Amid the COVID-19 pandemic, a milestone of another global scourge has largely escaped the spotlight. It has been 40 years since the earliest reports of what ultimately became known as AIDS, in 1981. I initially dismissed the first report as a curiosity and probably a fluke, but another a month later, from the US Centers for Disease Control and Prevention, changed my mind and the direction of my career. Against the advice of my mentors, I shifted my research focus to understanding why young, healthy men were being beset by unusual conditions. I remember anxiously awaiting results essential in the fight against a disease that brought on so many seemingly unrelated symptoms: pneumonia, blindness, skin lesions, dementia.
This year’s World AIDS Day, on 1 December, marks both incredible progress and the need for more. HIV was shown to be the cause of AIDS in 1983–84. Soon, there were blood tests for diagnosis, and for screening the supply of donated blood. These revealed the enormous scope of the pandemic: between 1984 and 1985, new cases of AIDS in the United States almost doubled. Eventually, progress in understanding — getting the sequence of the virus’s genome, and comprehending how it decimated the immune system and how disease progressed — paved the way for dozens of approved therapies.
In 1985, a 25-year-old in the United States diagnosed with AIDS had a life expectancy of less than two years. Today, a person with HIV can expect to die in old age, of other causes. Since the global peak in 2004, AIDS-related deaths are down by 64%. Overall, about 73% of people with HIV are accessing treatment. Still, in 2020, almost 700,000 people died from AIDS-related illnesses and 38 million were living with HIV.
Millions of people have also been killed and disabled in the COVID-19 pandemic. The fight against HIV reveals how important it is to make use of existing treatments and strategies for prevention, to strive for better ones, to reach vulnerable communities and to consider equity, education and outreach. There are many similarities that sadden me: how hard some patient groups need to fight for recognition; how misinformation and denialism can promote illness and death; how slowly interventions reach vulnerable populations; how easy it can be to overlook patient inputs when setting research priorities.

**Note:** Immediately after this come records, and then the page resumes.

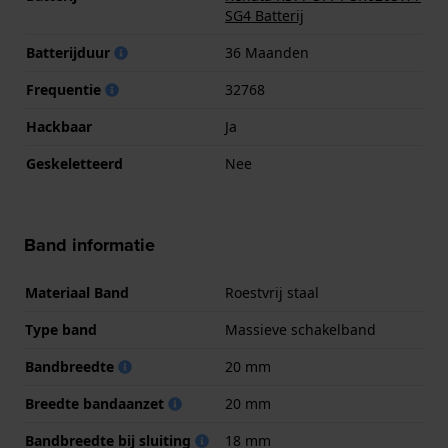
SG4 Batterij
Batterijduur
36 Maanden
Frequentie
32768
Hackbaar
Ja
Geskeletteerd
Nee
Band informatie
Materiaal Band
Roestvrij staal
Type band
Massieve schakelband
Bandbreedte
20 mm
Breedte bandaanzet
20 mm
Bandbreedte bij sluiting
18 mm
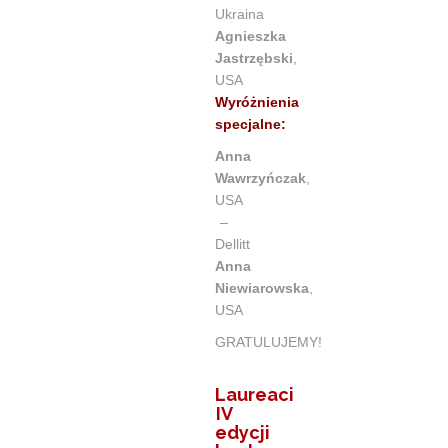
Ukraina
Agnieszka
Jastrzębski
,
USA
Wyróżnienia
specjalne:
Anna
Wawrzyńczak
,
USA
–
Dellitt
Anna
Niewiarowska
,
USA
GRATULUJEMY!
Laureaci
IV
edycji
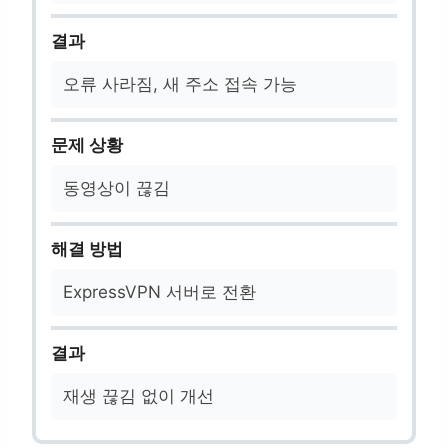
결과
오류 사라짐, 새 주소 접속 가능
문제 상황
동영상이 끊김
해결 방법
ExpressVPN 서버로 전환
결과
재생 끊김 없이 개선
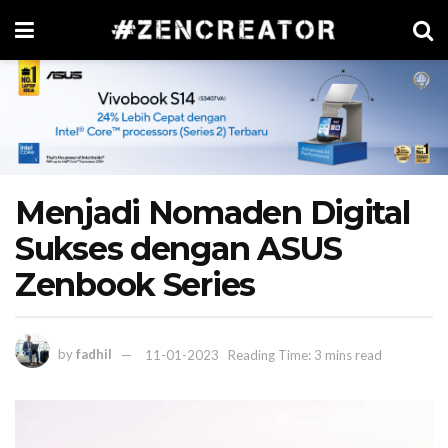
Menjadi Nomaden Digital
Sukses dengan ASUS
Zenbook Series
by
fadhil
11-01-2023
Reading Time: 3 mins read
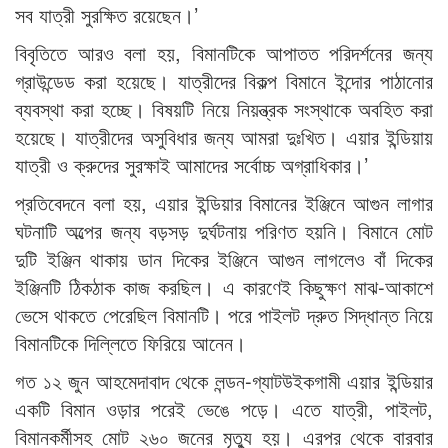
সব যাত্রী সুরক্ষিত রয়েছেন।’
বিবৃতিতে আরও বলা হয়, বিমানটিকে আপাতত পরিদর্শনের জন্য
গ্রাউন্ডেড করা হয়েছে। যাত্রীদের বিকল্প বিমানে ইন্দোর পাঠানোর
ব্যবস্থা করা হচ্ছে। বিষয়টি নিয়ে নিয়ন্ত্রক সংস্থাকে অবহিত করা
হয়েছে। যাত্রীদের অসুবিধার জন্য আমরা দুঃখিত। এয়ার ইন্ডিয়ায়
যাত্রী ও ক্রুদের সুরক্ষাই আমাদের সর্বোচ্চ অগ্রাধিকার।’
প্রতিবেদনে বলা হয়, এয়ার ইন্ডিয়ার বিমানের ইঞ্জিনে আগুন লাগার
ঘটনাটি অল্পের জন্য বড়সড় দুর্ঘটনায় পরিণত হয়নি। বিমানে মোট
দুটি ইঞ্জিন থাকায় ডান দিকের ইঞ্জিনে আগুন লাগলেও বাঁ দিকের
ইঞ্জিনটি ঠিকঠাক কাজ করছিল। এ কারণেই কিছুক্ষণ মাঝ-আকাশে
ভেসে থাকতে পেরেছিল বিমানটি। পরে পাইলট দ্রুত সিদ্ধান্ত নিয়ে
বিমানটিকে দিল্লিতে ফিরিয়ে আনেন।
গত ১২ জুন আহমেদাবাদ থেকে লন্ডন-গ্যাটউইকগামী এয়ার ইন্ডিয়ার
একটি বিমান ওড়ার পরেই ভেঙে পড়ে। এতে যাত্রী, পাইলট,
বিমানকর্মীসহ মোট ২৬০ জনের মৃত্যু হয়। এরপর থেকে বারবার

The 40 years of AIDS have been punctuated by periods of both darkness and hope. In the early, frustrating days of the pandemic, physicians had little to offer our patients. Glimmers of hope came with treatments for opportunistic infections and the first partially effective antiretroviral drugs. In the mid-1990s, multidrug antiretroviral regimens transformed the prognoses of many people infected with HIV from dire to excellent. Now, more potent, better-tolerated drug combinations are available as a single daily pill.
A crucial lesson was that antiretroviral therapy both helps the person living with HIV and reduces their risk of transmitting it: treatment cuts the level of the virus in their blood until it can neither be detected nor passed on. Understanding that ‘undetectable equals untransmittable’ was a triumph of research, as well as of HIV activism, which has been a driving influence throughout this journey. Also transformative is pre-exposure prophylaxis: giving people antiretrovirals before they are exposed to HIV can be more than 95% effective in preventing them from acquiring it. I suspect that drugs based on monoclonal antibodies will soon play an important part in treating and preventing HIV, as they do for SARS-CoV-2.
Medical advances mean that HIV/AIDS could, theoretically, now be taken off the table as a major health threat (in the United States and globally), particularly if programmes such as the President’s Emergency Plan for AIDS Relief and the Global Fund to Fight AIDS, Tuberculosis and Malaria continue to get robust support. Sadly, things are never that simple. Uptake of treatment remains suboptimal, in rich and poor communities. Reasons include lack of transport, substandard housing, mental-health issues, substance abuse, pill fatigue, drug toxicity, stigma and discrimination.
And so, a top priority is to ensure that everyone has access to existing treatment and prevention options, while we develop better ones. Earlier this year the first long-acting injectable antiretroviral treatment regimen, cabotegravir + rilpivirine, delivered once a month, was approved by regulatory authorities. An injectable, long-acting form of cabotegravir might soon be approved for prophylactic use.
Exciting work is under way for further HIV treatment and prevention. This includes development of very long-acting drugs that could be taken every six months or even less frequently. And then there are strategies for achieving durable HIV remission. Some people are working on eradicating the replication-competent HIV reservoir (a concept frequently referred to as a cure).
A safe and effective HIV vaccine has been elusive so far, but even a moderately effective vaccine could, together with the rest of the toolkit, bring an end to AIDS as a major health concern. It’s likely that one could build on some of the tools and platforms used for COVID-19 vaccines, including messenger RNA and optimizing immunogens to prompt the most effective immune response.
Entering the fifth decade of AIDS, the challenge to researchers is to work with at-risk communities to deliver treatment and prevention to everyone in the world who needs them.